Prospective cohort studies have established an independent positive association between blood pressure (BP) levels and risk of cardiovascular disease (CVD), stroke, and premature death.1 Based on these observations, the Seventh Report of the Joint National Committee on Prevention, Detection, Evaluation, and Treatment of High Blood Pressure (JNC 7) has proposed systolic BP (SBP) values of 120 mm Hg to 139 mm Hg or diastolic BP (DBP) values of 80 mm Hg to 89 mm Hg to be classified as “prehypertension.”2 Recent reports have confirmed the importance of defining prehypertension clinically to enable health professionals to prevent CVD.3 Furthermore, the sizable difference in CVD risk inherent in the SBP range of 120 mm Hg to 129 mm Hg and the DBP range of 80 mm Hg to 84 mm Hg has led some to suggest that this category should be subdivided into low and high prehypertension.4 More recently, the JNC 8 revisited the thresholds for treatment and antihypertensive intervention, resulting in a slight increase in the values of target BP,5 but not by any means altering the fundamental goal of hypertension prevention and treatment. A report from the Framingham cohort showed that a stepwise increase in hypertension incidence occurred across the 3 nonhypertensive BP categories: 5.3% of participants with optimum BP (<120/80 mm Hg), 17.6% with normal BP (130–139/85–89 mm Hg), and 37.3% with high‐normal BP progressed to hypertension (>140/90 mm Hg) over 4 years (age: <65 years). For patients aged 65 years and older in the same study, the corresponding 4‐year rates of progression were 16.0%, 25.5%, and 49.5%, respectively.6 So it is important to study the backup crowd of hypertension in order to reduce the high burden of hypertension in the future.

Approximately 30% to 50% of the worldwide population is prehypertensive.7, 8 Data from urban areas of northeastern China reported in 2012 showed that 40.5% of this adult population had prehypertension.9 However, few studies have examined the prevalence of prehypertension in rural adults.

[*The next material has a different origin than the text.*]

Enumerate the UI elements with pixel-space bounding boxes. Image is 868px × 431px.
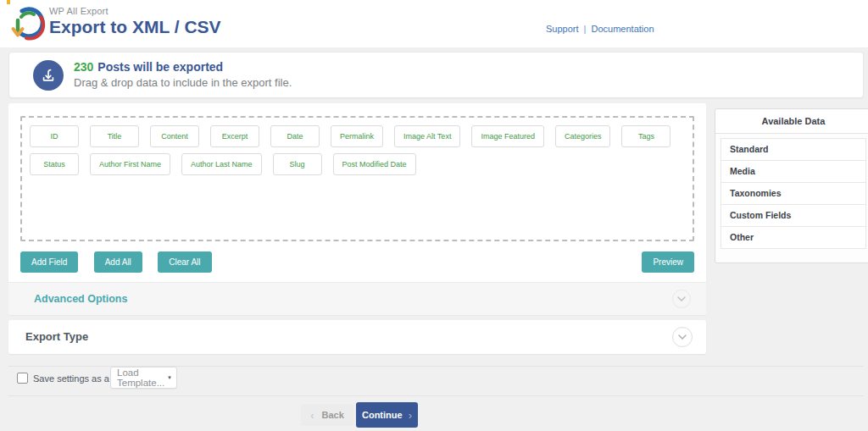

Sun and colleagues10 have reported that the prevalence of prehypertension was 47.0% in rural adults in northeastern China in 2005 (with values of 51.2% and 42.6% for men and women, respectively); since that time, no other studies have been reported on the state of prehypertension in this rural population. Therefore, we performed the present study in rural China in a large sample population from January to August 2013 with the goal of determining the most up‐to‐date status of BP and other risk factors of prehypertension in rural adults in China.

Methods

Study Population

Liaoning Province is located in northeastern China. From January 2012 to August 2013, a representative sample (patients aged ≥35 years) was selected to determine the prevalence of cardiovascular risk factors (including prehypertension, hypertension, obesity, and depression symptoms) in rural areas of Liaoning; the study was called the Northeast China Rural Cardiovascular Health Study (NCRCHS). The present report is a cross‐sectional observation of prehypertension in this population. The study adopted a multistage, stratified, and random cluster sampling design. In the first stage, 3 counties (Dawa, Zhangwu, and Liaoyang) were selected from the eastern, southern, and northern regions of Liaoning Province. In the second stage, one town was randomly selected from each county (total of 3 towns). In the third stage, 8 to 10 rural villages from each town were randomly selected. In total, 26 rural villages were included. All eligible permanent residents (aged ≥35 years) from each village were invited to participate in the study, comprising a potential pool of 14,016 people. Of these, 11,956 participants agreed and completed the present study, yielding a response rate of 85.3%. Participants who were pregnant, had a malignant tumor, or had mental disorders were excluded. The study was approved by the ethics committee of China Medical University (Shenyang, China). All procedures were performed in accordance with the ethical standards determined by this committee. Written consent was obtained from all participants after they had been informed of the objectives, benefits, medical items, and confidentiality agreement related to their personal information. If the participants were illiterate, we obtained written informed consent from their proxies.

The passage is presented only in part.